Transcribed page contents

%%

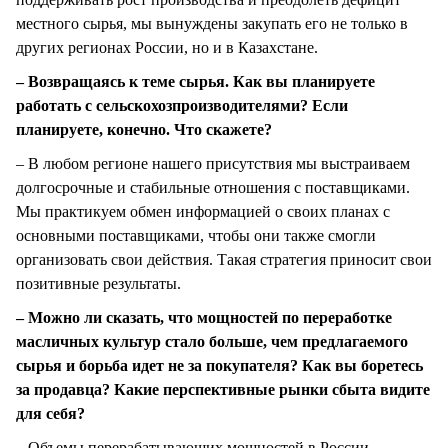
местного сырья, мы вынуждены закупать его не только в
других регионах России, но и в Казахстане.
– Возвращаясь к теме сырья. Как вы планируете
работать с сельскохозпроизводителями? Если
планируете, конечно. Что скажете?
– В любом регионе нашего присутствия мы выстраиваем
долгосрочные и стабильные отношения с поставщиками.
Мы практикуем обмен информацией о своих планах с
основными поставщиками, чтобы они также смогли
организовать свои действия. Такая стратегия приносит свои
позитивные результаты.
– Можно ли сказать, что мощностей по переработке
масличных культур стало больше, чем предлагаемого
сырья и борьба идет не за покупателя? Как вы боретесь
за продавца? Какие перспективные рынки сбыта видите
для себя?
– Объемы перерабатывающих мощностей в России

%%

An exact copy of the lines from the one containing "основными поставщиками, чтобы" through the end of the data above is the whole answer.

Problem solution
основными поставщиками, чтобы они также смогли
организовать свои действия. Такая стратегия приносит свои
позитивные результаты.
– Можно ли сказать, что мощностей по переработке
масличных культур стало больше, чем предлагаемого
сырья и борьба идет не за покупателя? Как вы боретесь
за продавца? Какие перспективные рынки сбыта видите
для себя?
– Объемы перерабатывающих мощностей в России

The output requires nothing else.